- ACTIVITY
The reply should hold only the lines below beginning at the one with "konser di Bhutan" and ending at the one with "Van werk naar werk", copied exactly, with every picture left out.

Data entries:

---------------

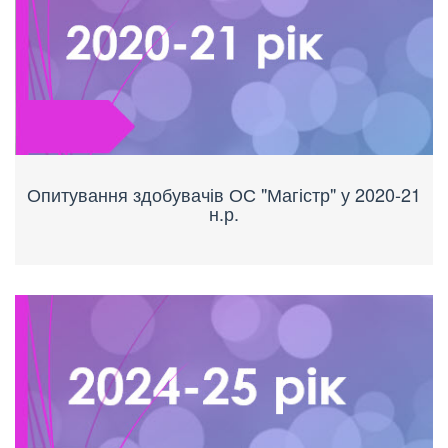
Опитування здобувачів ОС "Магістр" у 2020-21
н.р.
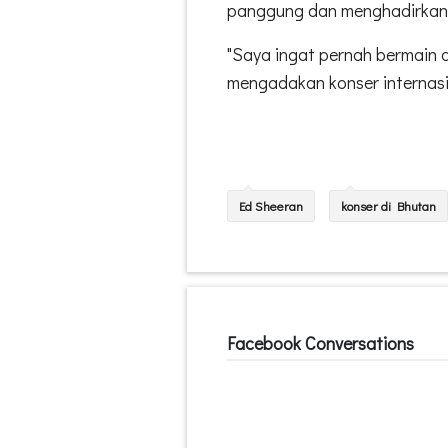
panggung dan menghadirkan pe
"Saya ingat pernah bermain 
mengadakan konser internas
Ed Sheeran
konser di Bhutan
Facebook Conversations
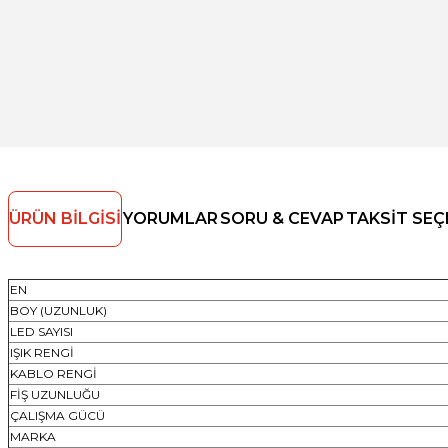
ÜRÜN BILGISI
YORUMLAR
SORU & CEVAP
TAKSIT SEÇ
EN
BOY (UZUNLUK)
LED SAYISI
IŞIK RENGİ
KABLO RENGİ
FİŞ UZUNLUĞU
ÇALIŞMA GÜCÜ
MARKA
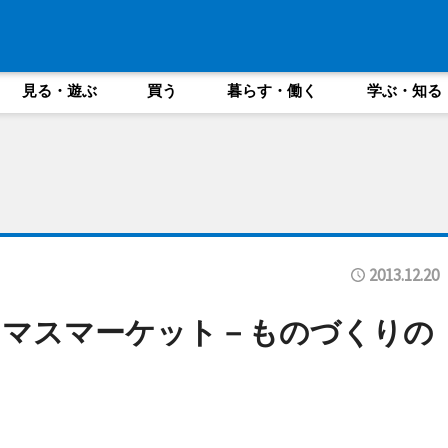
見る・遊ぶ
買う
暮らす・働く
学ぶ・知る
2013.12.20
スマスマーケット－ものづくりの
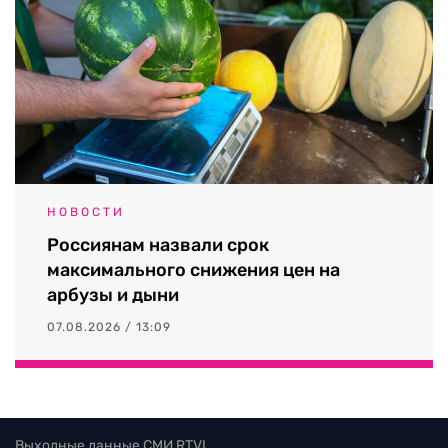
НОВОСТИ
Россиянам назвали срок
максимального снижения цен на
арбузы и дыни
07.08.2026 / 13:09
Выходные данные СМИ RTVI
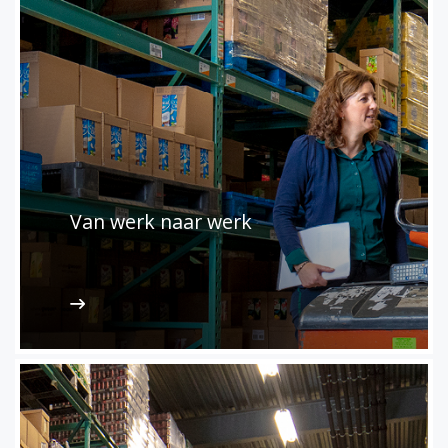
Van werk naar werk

---------------

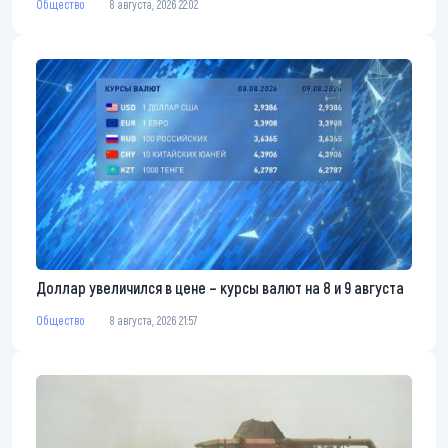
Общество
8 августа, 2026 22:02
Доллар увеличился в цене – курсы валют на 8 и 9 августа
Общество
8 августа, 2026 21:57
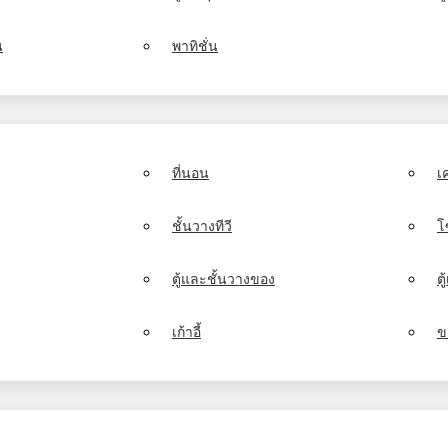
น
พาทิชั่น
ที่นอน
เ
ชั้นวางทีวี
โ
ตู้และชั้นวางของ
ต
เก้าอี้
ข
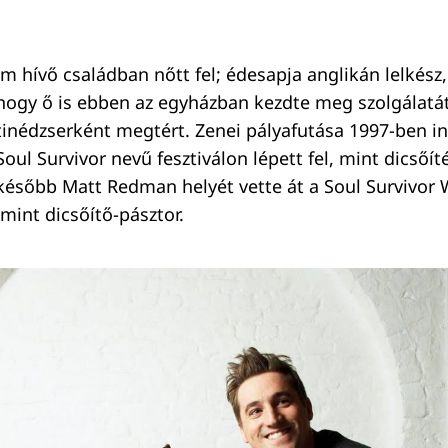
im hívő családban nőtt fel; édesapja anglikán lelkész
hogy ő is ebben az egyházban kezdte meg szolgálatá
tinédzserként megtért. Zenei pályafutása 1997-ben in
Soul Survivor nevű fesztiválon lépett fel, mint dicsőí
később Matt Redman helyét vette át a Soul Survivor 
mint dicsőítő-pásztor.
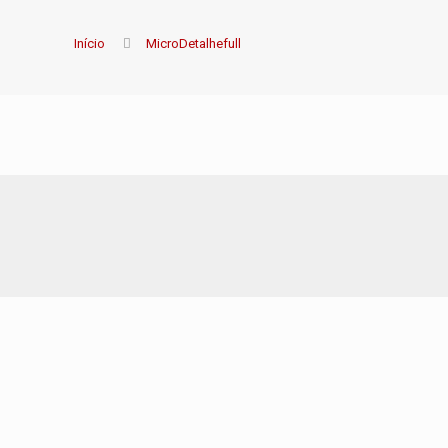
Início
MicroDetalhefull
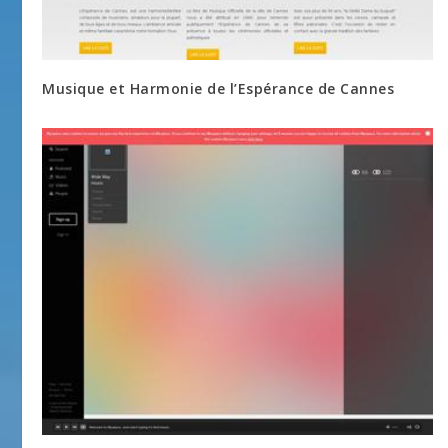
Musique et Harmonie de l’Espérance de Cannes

---------------

- SOLUTION TO THIS PROBLEM
konser di Bhutan
Facebook Conversations
ÜRÜN BILGISI
YORUMLAR
SORU & CEVAP
TAKSIT SEÇ
EN
BOY (UZUNLUK)
LED SAYISI
IŞIK RENGİ
KABLO RENGİ
FİŞ UZUNLUĞU
ÇALIŞMA GÜCÜ
MARKA
見る・遊ぶ
買う
暮らす・働く
学ぶ・知る
2013.12.20
スマスマーケット－ものづくりの
НОВОСТИ
Россиянам назвали срок
максимального снижения цен на
арбузы и дыни
07.08.2026 / 13:09
Выходные данные СМИ RTVI
Van werk naar werk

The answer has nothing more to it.